**Records shown:**
__________________________________________________

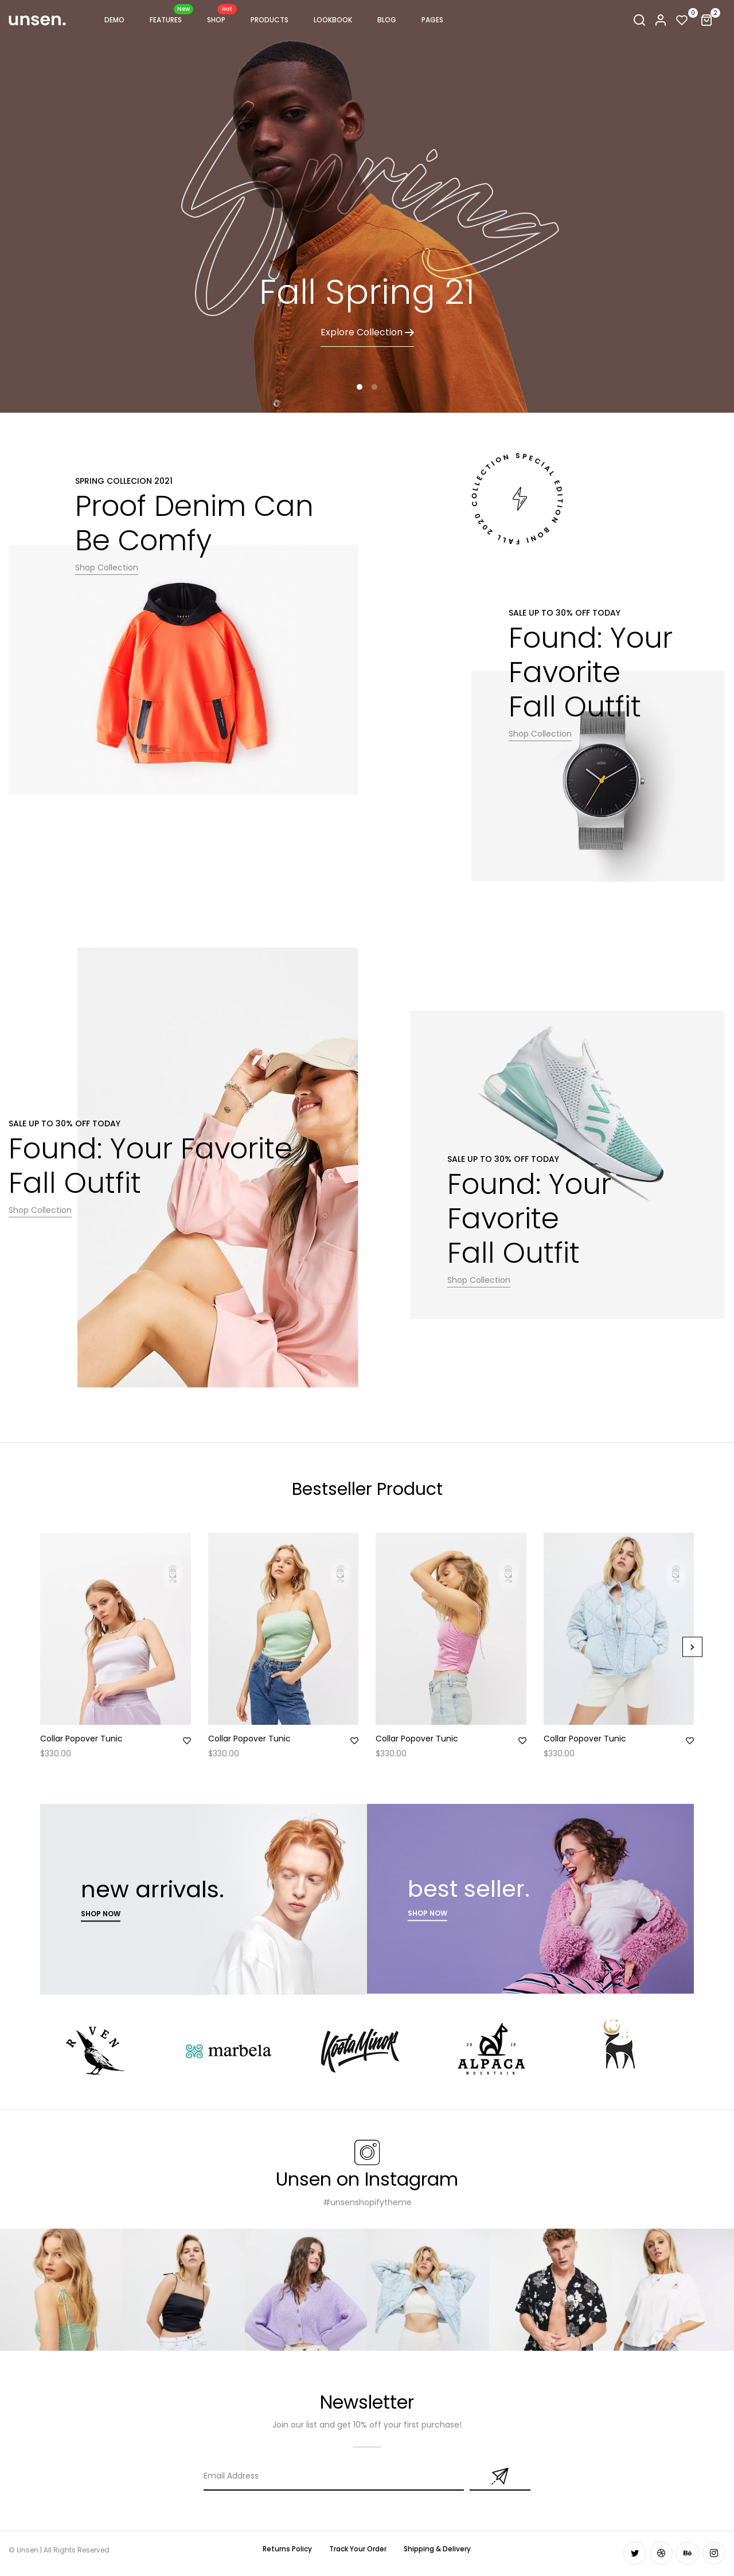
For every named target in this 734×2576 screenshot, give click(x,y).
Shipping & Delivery (437, 2549)
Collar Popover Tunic (81, 1738)
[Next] (692, 1647)
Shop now (100, 1914)
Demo (114, 20)
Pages (432, 20)
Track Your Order (357, 2549)
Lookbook (333, 20)
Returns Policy (287, 2549)
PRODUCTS (269, 20)
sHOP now (427, 1913)
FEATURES (166, 18)
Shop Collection (106, 567)
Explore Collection (367, 332)
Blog (386, 20)
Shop (216, 18)
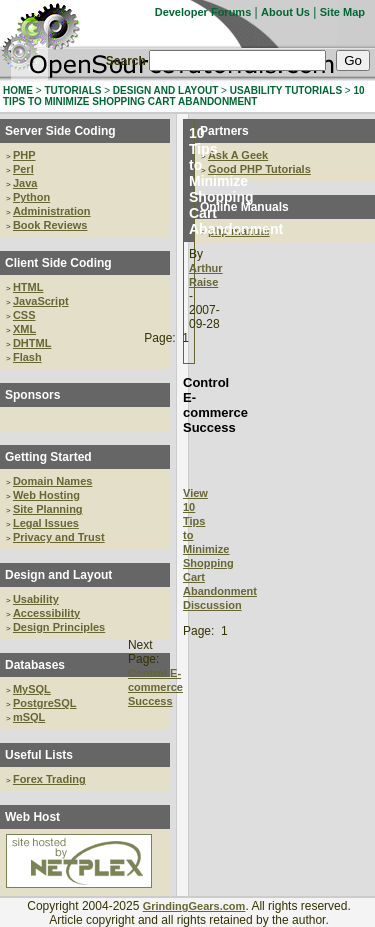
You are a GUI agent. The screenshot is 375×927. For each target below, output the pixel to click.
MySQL (32, 689)
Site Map (342, 12)
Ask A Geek (238, 155)
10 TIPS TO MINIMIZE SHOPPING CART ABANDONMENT (184, 96)
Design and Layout (58, 575)
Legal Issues (46, 523)
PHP (24, 155)
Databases (35, 665)
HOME (18, 90)
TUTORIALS (72, 90)
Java (25, 183)
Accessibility (46, 613)
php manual (239, 231)
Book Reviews (50, 225)
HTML (28, 287)
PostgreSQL (45, 703)
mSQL (29, 717)
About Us (285, 12)
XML (24, 329)
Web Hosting (46, 495)
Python (31, 197)
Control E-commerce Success (155, 687)
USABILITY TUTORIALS (286, 90)
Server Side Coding (60, 131)
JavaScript (41, 301)
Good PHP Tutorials (259, 169)
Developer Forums (203, 12)
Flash (27, 357)
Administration (52, 211)
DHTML (32, 343)
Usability (36, 599)
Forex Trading (49, 779)
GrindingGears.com (194, 906)
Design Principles (59, 627)
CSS (24, 315)
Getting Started (48, 457)
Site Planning (48, 509)
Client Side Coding (58, 263)
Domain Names (52, 481)
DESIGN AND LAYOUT (165, 90)
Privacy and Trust (59, 537)
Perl (23, 169)
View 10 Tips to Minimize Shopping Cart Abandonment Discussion (220, 549)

__________________________________________________

Nothing but the lines above from the line with "Blog (386, 20)" up to and including the line with "Design Principles (59, 627)" should be returned, exactly as written and without pictures.

Blog (386, 20)
Shop (216, 18)
You are a GUI agent. The screenshot is 375×927. For each target below, output the pixel to click.
MySQL (32, 689)
Site Map (342, 12)
Ask A Geek (238, 155)
10 TIPS TO MINIMIZE SHOPPING CART ABANDONMENT (184, 96)
Design and Layout (58, 575)
Legal Issues (46, 523)
PHP (24, 155)
Databases (35, 665)
HOME (18, 90)
TUTORIALS (72, 90)
Java (25, 183)
Accessibility (46, 613)
php manual (239, 231)
Book Reviews (50, 225)
HTML (28, 287)
PostgreSQL (45, 703)
mSQL (29, 717)
About Us (285, 12)
XML (24, 329)
Web Hosting (46, 495)
Python (31, 197)
Control E-commerce Success (155, 687)
USABILITY TUTORIALS (286, 90)
Server Side Coding (60, 131)
JavaScript (41, 301)
Good PHP Tutorials (259, 169)
Developer Forums (203, 12)
Flash (27, 357)
Administration (52, 211)
DHTML (32, 343)
Usability (36, 599)
Forex Trading (49, 779)
GrindingGears.com (194, 906)
Design Principles (59, 627)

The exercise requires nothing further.